Reuters / Johannes Eisele
A controversial trial of genetically modified (GM) wheat has failed to repel pests any more effectively than ordinary crops, scientists have found.
Researchers attempted to engineer a variety of wheat to emit an odor that deters aphids in the hope of reducing the amount of pesticides required by plants.
The crops, nicknamed “whiffy wheat,” were successful in lab tests, but succumbed to aphids when trialed in the field.
The experiment cost £3m, some £2.2m of which was spent on fencing and other security measures to protect the trial from animals and saboteurs.
Campaign group GM Freeze said the experiment was a waste of money and further evidence of the “folly” of investing in GM technology.
Agricultural institution Rothamsted Research ran the trial in Hertfordshire from 2012 to 2013.
Scientists had hoped to create a strain of wheat capable of deterring aphids – such as greenfly and blackfly – from eating the crops and spreading infections.
They changed the structure of the plants to produce a natural pheromone – commonly found in peppermint – which aphids release when attacked by predators.
Researchers hoped the modified plants would no longer need to be sprayed with insecticides.
While lab tests found the pheromone worked as a highly effective repellent, field tests revealed there was no difference between modified crops and conventional plants.
Senior molecular biologist Professor Hew Jones, who worked on the trial, said: “As scientists we are trained to treat our experimental data objectively and dispassionately, but I was definitely disappointed.
“We had hoped that this technique would offer a way to reduce the use of insecticides in pest control in arable farming. As so often happens, this experiment shows that the real world environment is much more complicated than the laboratory.”
GM Freeze said the experiment was a waste of public money.
Its director Liz O’Neill said: “The waste of over £1m of public funding on a trial confirms the simple fact that when GM tries to outwit nature, nature adapts in response.”
Speaking to the BBC, author and campaigner Tony Juniper raised concerns about the wider implications of GM crops.
The former Executive Director of Friends of the Earth said there is still concern about the impact of GM crop ownership, via patents, on the global food system.
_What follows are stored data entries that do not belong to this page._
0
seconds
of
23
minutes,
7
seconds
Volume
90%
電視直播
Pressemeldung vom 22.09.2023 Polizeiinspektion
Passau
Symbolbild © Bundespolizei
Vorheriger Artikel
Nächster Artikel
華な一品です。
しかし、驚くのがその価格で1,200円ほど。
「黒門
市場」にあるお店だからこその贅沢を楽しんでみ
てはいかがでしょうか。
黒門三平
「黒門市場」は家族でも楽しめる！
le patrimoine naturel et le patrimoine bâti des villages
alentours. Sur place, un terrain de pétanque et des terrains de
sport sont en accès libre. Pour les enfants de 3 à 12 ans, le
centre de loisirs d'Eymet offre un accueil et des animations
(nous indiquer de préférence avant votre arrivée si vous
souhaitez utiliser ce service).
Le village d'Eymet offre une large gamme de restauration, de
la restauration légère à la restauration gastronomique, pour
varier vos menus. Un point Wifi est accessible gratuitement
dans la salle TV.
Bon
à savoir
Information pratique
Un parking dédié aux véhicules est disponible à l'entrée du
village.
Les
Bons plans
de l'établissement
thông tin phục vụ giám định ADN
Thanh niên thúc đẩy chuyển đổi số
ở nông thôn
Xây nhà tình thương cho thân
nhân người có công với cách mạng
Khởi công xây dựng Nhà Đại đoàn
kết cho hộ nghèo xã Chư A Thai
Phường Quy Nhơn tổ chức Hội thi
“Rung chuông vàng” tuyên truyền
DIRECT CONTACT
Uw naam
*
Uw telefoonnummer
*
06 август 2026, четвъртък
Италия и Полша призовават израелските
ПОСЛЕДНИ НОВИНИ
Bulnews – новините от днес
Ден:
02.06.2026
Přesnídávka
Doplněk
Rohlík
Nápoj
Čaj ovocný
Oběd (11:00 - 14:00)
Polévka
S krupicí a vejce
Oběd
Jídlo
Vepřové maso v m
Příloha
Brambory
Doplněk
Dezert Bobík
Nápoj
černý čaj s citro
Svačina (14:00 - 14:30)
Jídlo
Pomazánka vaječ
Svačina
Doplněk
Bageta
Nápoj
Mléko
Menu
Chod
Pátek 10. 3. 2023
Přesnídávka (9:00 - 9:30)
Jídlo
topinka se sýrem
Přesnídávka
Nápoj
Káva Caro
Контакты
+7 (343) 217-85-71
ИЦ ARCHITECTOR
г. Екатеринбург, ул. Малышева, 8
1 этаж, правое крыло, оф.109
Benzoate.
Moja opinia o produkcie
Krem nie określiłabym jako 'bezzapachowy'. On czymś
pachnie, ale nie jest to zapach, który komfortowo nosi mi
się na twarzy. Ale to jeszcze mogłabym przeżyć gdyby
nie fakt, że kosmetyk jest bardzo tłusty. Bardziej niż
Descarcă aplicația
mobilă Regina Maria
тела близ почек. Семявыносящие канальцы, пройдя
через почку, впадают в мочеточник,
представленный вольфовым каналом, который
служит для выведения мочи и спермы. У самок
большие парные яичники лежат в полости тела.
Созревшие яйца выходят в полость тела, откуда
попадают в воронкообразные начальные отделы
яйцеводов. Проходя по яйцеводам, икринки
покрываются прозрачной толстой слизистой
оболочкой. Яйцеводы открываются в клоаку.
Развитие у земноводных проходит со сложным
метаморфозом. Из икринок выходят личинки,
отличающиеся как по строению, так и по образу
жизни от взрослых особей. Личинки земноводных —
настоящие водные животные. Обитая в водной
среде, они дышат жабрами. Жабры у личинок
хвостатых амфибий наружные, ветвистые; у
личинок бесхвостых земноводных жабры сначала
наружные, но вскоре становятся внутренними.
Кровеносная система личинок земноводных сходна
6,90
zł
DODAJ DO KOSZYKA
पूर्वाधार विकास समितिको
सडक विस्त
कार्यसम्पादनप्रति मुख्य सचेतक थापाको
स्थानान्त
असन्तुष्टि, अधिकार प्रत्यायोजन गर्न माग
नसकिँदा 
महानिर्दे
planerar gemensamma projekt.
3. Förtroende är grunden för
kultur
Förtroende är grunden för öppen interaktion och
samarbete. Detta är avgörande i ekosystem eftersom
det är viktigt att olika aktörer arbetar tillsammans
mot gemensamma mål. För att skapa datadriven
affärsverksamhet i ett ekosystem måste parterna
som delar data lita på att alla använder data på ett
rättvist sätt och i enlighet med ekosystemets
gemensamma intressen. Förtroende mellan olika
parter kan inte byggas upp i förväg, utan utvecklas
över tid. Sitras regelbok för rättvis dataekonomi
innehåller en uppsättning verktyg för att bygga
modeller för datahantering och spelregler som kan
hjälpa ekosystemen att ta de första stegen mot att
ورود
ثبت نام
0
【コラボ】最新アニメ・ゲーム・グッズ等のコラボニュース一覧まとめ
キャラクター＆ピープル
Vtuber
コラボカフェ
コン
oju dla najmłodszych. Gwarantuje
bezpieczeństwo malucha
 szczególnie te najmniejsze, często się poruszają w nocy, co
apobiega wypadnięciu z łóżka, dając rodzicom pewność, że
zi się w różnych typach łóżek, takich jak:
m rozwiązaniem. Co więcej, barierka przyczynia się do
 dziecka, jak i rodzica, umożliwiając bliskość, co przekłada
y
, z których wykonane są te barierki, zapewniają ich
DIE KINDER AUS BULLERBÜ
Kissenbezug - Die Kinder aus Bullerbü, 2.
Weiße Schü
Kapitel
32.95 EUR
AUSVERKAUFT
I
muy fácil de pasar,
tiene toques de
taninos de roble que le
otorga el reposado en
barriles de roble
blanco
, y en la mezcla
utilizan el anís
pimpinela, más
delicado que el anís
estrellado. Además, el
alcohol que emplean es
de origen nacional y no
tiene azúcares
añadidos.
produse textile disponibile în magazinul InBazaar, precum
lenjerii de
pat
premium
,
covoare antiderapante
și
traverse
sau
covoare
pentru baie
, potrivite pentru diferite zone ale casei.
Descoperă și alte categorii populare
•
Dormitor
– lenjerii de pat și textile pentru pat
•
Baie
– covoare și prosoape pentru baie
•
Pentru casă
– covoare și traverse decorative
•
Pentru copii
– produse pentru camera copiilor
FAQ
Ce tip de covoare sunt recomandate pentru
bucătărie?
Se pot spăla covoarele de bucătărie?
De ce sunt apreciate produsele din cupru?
Juniper said: “I still believe the industry is finding it hard to prove a role for itself and that conversations going on around more integrated approaches to farming – that rely less on technological ‘silver bullets’ – have more potential than the pursuit of GM methods, that often miss the point as to what the actual problem is.
“Then there are the issues about who controls the technology, via patents, contracts and royalty payments, and how the widespread uptake of GM farming could have profound impacts in terms of how power is distributed across the food system.”